The composition for preventing SARS-CoV-2 according to an embodiment of the present disclosure includes the antibody or antigen-binding fragment thereof. However, the present disclosure does not exclude the addition of other compositions that may be included in the composition for prevention to the composition for preventing SARS-CoV-2 according to an embodiment of the present disclosure. For example, the composition for prevention may include an adjuvant for enhancing an immune response, a stabilizer and a preservative for maintaining the stability of antibodies and peptides, a solubilizer and a buffer for controlling the pH of the composition and improving solubility thereof, and various immune response enhancing agents for enhancing an immune response. As the adjuvants, substances such as aluminum salts and squalene may be used to increase the immunogenicity against the antigen and provide long-term immune protection. Sugar such as sucrose or trehalose may be used as the stabilizer, and thimerosal (sodium ethylmercurithiosalicylate) or paraben may be used as the preservative. In addition, buffer solutions such as phosphate buffer solution (PBS) or tris buffer are used to adjust the pH of the composition and improve solubility thereof. The immune response enhancing agent may contribute to enhancing immune memory and increasing protective effects.

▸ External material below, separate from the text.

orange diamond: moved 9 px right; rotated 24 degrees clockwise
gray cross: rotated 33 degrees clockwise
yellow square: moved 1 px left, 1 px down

Hereinafter, examples of the present disclosure will be described. However, the examples as described below are only some implementations of the present disclosure, and the scope of the present disclosure is not limited to the following examples.

SARS-CoV-2 PPC region (residues: 661-900, 53.6 kDa), and TMPRSS2 region (residues: 106-492, 69.7 kDa) were custom-synthesized with the GFP by Cosmo Genetech (Seoul, South Korea). Luria-Bertani medium was obtained from Duchefa (Haarlem, Netherlands). DNA oligonucleotides for Fv-antibody library production were synthesized by Bionics (Seoul, South Korea). Furin was obtained from Sigma Aldrich Inc. (St. Louis, MO, USA). The materials related to SARS-CoV-2 variants pseudo-virus production have been described in previous study. Pseudotyping SP variant vectors and HEK Blue™ cells (overexpressing hACE2-TMPRSS2) were obtained from InvivoGen Inc. (San Diego, CA, USA). Dulbecco's modified Eagle's medium and Opti-MEM were obtained from Gibco Inc. (Waltham, MA, USA).

Preparation of the Fv-antibody library has been described previous studies. Clones exhibiting binding activity to the PPC region probe were screened from the Fv-antibody library as follows: (1) The randomized CDR3 region of Fv-antibody was expressed on the membrane of(2) PPC region probe (1 μM, 100 μL) was treated with the Fv-antibody library (100 μL) for 1 h at 37° C. (3) After washing with PBS containing 0.01% Tween 20, screened clones with binding activity were sorted (n=500) using a flow cytometer (FACSCalibur™, NJ, USA). (4) The screened clones were selected after CDR3 region identification by DNA oligonucleotide sequencing.